TO DO -> Would you reproduce exactly the lines below from the one holding "You are a GUI" through the one holding "The height and width of the screenshot is (2576, 475).", inclusive, and no others?
==== DATA SECTION ====
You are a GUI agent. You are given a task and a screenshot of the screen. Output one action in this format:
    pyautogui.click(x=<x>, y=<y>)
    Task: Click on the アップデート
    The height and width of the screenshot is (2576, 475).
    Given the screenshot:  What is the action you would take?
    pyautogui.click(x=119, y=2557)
====
==== DATA SECTION ====
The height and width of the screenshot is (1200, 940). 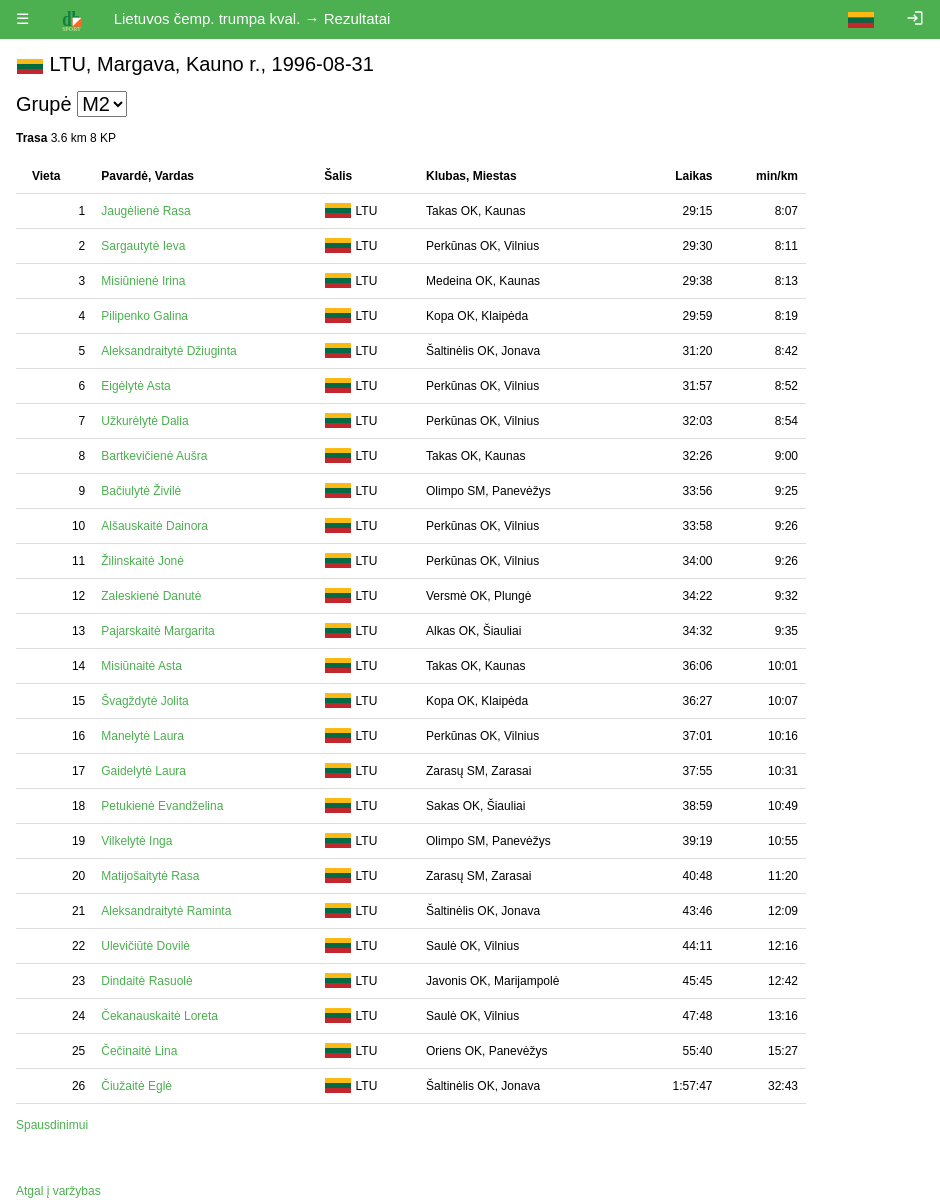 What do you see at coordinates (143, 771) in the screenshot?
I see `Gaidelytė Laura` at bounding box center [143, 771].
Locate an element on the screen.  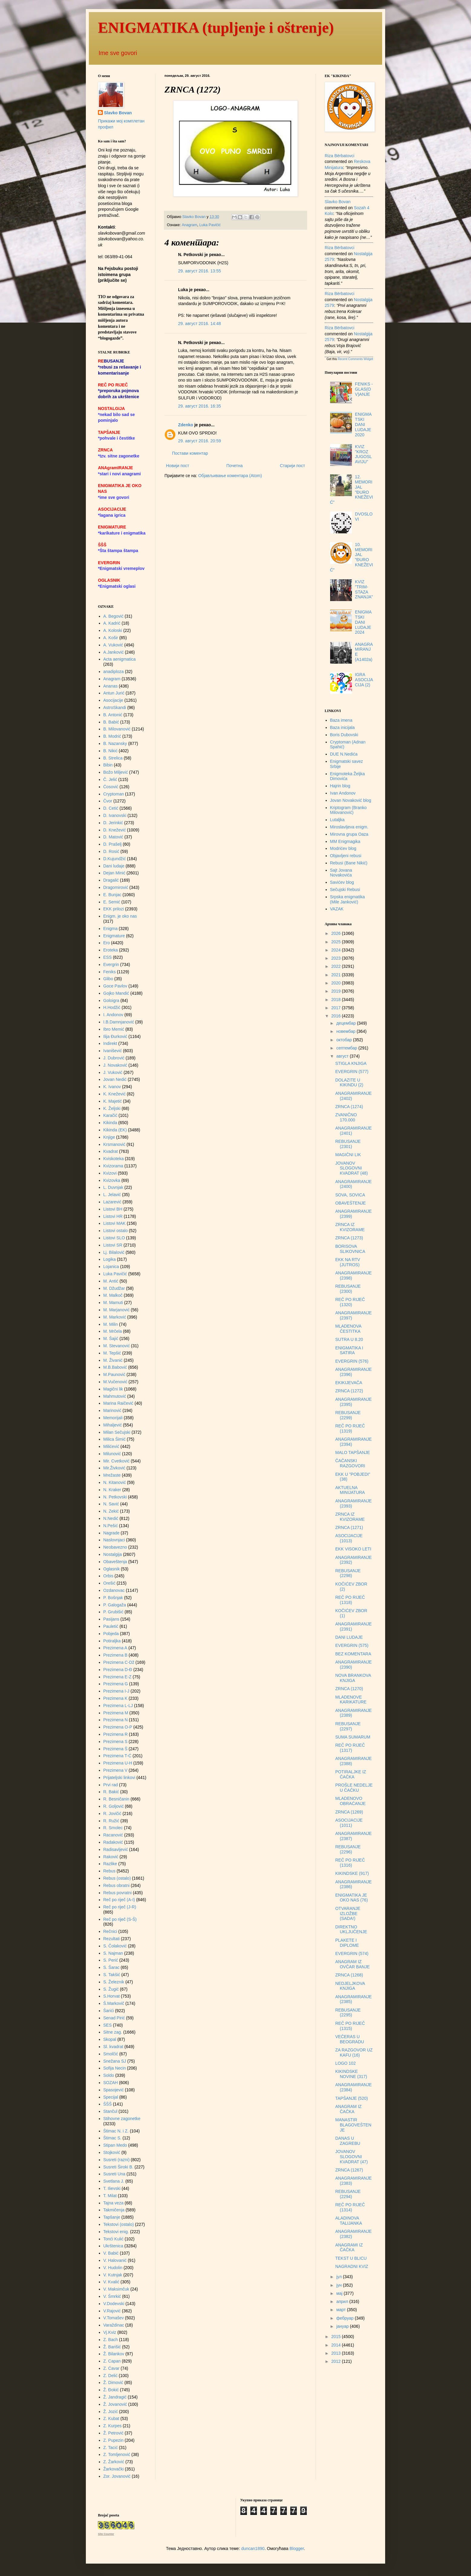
====
PROBLEM SOLUTION ->
You are a GUI agent. You are given a task and a screenshot of the screen. Output one action in this format:
    pyautogui.click(x=<x>, y=<y>)
    Task: Click on the アップデート
    The height and width of the screenshot is (2576, 475).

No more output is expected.